Available records:

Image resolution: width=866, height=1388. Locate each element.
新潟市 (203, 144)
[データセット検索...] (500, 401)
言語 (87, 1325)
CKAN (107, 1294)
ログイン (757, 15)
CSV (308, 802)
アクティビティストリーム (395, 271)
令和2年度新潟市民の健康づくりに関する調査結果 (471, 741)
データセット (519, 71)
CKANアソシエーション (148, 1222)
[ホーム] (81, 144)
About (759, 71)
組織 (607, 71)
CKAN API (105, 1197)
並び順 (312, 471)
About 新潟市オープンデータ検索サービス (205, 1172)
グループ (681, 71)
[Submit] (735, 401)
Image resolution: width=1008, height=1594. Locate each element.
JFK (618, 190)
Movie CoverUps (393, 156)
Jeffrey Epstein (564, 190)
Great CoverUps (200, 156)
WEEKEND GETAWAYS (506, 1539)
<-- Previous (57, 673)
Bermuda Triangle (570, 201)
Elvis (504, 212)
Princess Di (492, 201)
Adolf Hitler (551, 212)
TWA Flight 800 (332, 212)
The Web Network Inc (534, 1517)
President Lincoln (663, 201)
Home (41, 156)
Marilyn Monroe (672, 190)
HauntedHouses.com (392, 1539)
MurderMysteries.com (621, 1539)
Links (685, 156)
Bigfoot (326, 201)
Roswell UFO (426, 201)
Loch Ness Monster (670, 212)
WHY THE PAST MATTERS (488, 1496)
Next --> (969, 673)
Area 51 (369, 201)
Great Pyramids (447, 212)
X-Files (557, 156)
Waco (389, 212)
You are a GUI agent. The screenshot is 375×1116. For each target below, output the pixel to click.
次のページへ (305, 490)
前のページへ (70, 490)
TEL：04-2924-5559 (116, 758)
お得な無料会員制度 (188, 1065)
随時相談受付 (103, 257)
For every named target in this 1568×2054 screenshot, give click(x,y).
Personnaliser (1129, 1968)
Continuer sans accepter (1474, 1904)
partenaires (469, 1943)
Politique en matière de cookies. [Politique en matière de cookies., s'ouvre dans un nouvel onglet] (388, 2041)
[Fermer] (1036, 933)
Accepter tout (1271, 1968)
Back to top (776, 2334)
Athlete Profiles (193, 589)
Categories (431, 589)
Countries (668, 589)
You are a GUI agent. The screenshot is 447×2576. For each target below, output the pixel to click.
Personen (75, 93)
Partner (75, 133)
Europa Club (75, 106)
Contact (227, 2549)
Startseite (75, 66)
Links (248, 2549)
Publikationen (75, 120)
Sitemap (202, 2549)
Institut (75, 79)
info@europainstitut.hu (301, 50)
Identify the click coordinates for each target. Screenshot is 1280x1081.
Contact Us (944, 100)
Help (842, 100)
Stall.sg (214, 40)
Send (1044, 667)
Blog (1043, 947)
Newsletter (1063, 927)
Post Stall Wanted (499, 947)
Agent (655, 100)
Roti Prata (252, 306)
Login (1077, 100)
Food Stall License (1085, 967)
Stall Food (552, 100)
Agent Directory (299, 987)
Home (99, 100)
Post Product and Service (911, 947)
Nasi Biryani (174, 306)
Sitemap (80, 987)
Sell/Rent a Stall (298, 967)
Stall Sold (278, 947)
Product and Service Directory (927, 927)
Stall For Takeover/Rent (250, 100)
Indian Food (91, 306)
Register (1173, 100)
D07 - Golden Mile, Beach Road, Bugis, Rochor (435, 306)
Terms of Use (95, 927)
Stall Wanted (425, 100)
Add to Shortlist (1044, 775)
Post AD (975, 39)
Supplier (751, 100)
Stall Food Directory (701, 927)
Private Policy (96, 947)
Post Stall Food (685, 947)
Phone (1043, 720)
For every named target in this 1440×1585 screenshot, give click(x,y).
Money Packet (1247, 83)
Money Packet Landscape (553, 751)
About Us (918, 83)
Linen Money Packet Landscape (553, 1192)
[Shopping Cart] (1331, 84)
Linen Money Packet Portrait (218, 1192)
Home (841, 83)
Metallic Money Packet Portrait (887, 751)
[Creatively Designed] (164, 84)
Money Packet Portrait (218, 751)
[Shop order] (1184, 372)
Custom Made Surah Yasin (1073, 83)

Problem:
In full and word for word, output the entries.

Expected answer:
Image resolution: width=866, height=1388. Locate each element.
新潟市 (203, 144)
[データセット検索...] (500, 401)
言語 (87, 1325)
CKAN (107, 1294)
ログイン (757, 15)
CSV (308, 802)
アクティビティストリーム (395, 271)
令和2年度新潟市民の健康づくりに関する調査結果 (471, 741)
データセット (519, 71)
CKANアソシエーション (148, 1222)
[ホーム] (81, 144)
About (759, 71)
組織 (607, 71)
CKAN API (105, 1197)
並び順 (312, 471)
About 新潟市オープンデータ検索サービス (205, 1172)
グループ (681, 71)
[Submit] (735, 401)
Image resolution: width=1008, height=1594. Locate each element.
JFK (618, 190)
Movie CoverUps (393, 156)
Jeffrey Epstein (564, 190)
Great CoverUps (200, 156)
WEEKEND GETAWAYS (506, 1539)
<-- Previous (57, 673)
Bermuda Triangle (570, 201)
Elvis (504, 212)
Princess Di (492, 201)
Adolf Hitler (551, 212)
TWA Flight 800 (332, 212)
The Web Network Inc (534, 1517)
President Lincoln (663, 201)
Home (41, 156)
Marilyn Monroe (672, 190)
HauntedHouses.com (392, 1539)
MurderMysteries.com (621, 1539)
Links (685, 156)
Bigfoot (326, 201)
Roswell UFO (426, 201)
Loch Ness Monster (670, 212)
WHY THE PAST MATTERS (488, 1496)
Next --> (969, 673)
Area 51 (369, 201)
Great Pyramids (447, 212)
X-Files (557, 156)
Waco (389, 212)
You are a GUI agent. The screenshot is 375×1116. For each target below, output the pixel to click.
次のページへ (305, 490)
前のページへ (70, 490)
TEL：04-2924-5559 (116, 758)
お得な無料会員制度 (188, 1065)
随時相談受付 (103, 257)
For every named target in this 1568×2054 screenshot, give click(x,y).
Personnaliser (1129, 1968)
Continuer sans accepter (1474, 1904)
partenaires (469, 1943)
Politique en matière de cookies. [Politique en matière de cookies., s'ouvre dans un nouvel onglet] (388, 2041)
[Fermer] (1036, 933)
Accepter tout (1271, 1968)
Back to top (776, 2334)
Athlete Profiles (193, 589)
Categories (431, 589)
Countries (668, 589)
You are a GUI agent. The screenshot is 447×2576. For each target below, output the pixel to click.
Personen (75, 93)
Partner (75, 133)
Europa Club (75, 106)
Contact (227, 2549)
Startseite (75, 66)
Links (248, 2549)
Publikationen (75, 120)
Sitemap (202, 2549)
Institut (75, 79)
info@europainstitut.hu (301, 50)
Identify the click coordinates for each target. Screenshot is 1280x1081.
Contact Us (944, 100)
Help (842, 100)
Stall.sg (214, 40)
Send (1044, 667)
Blog (1043, 947)
Newsletter (1063, 927)
Post Stall Wanted (499, 947)
Agent (655, 100)
Roti Prata (252, 306)
Login (1077, 100)
Food Stall License (1085, 967)
Stall Food (552, 100)
Agent Directory (299, 987)
Home (99, 100)
Post Product and Service (911, 947)
Nasi Biryani (174, 306)
Sitemap (80, 987)
Sell/Rent a Stall (298, 967)
Stall Sold (278, 947)
Product and Service Directory (927, 927)
Stall For Takeover/Rent (250, 100)
Indian Food (91, 306)
Register (1173, 100)
D07 - Golden Mile, Beach Road, Bugis, Rochor (435, 306)
Terms of Use (95, 927)
Stall Wanted (425, 100)
Add to Shortlist (1044, 775)
Post AD (975, 39)
Supplier (751, 100)
Stall Food Directory (701, 927)
Private Policy (96, 947)
Post Stall Food (685, 947)
Phone (1043, 720)
For every named target in this 1440×1585 screenshot, give click(x,y).
Money Packet (1247, 83)
Money Packet Landscape (553, 751)
About Us (918, 83)
Linen Money Packet Landscape (553, 1192)
[Shopping Cart] (1331, 84)
Linen Money Packet Portrait (218, 1192)
Home (841, 83)
Metallic Money Packet Portrait (887, 751)
[Creatively Designed] (164, 84)
Money Packet Portrait (218, 751)
[Shop order] (1184, 372)
Custom Made Surah Yasin (1073, 83)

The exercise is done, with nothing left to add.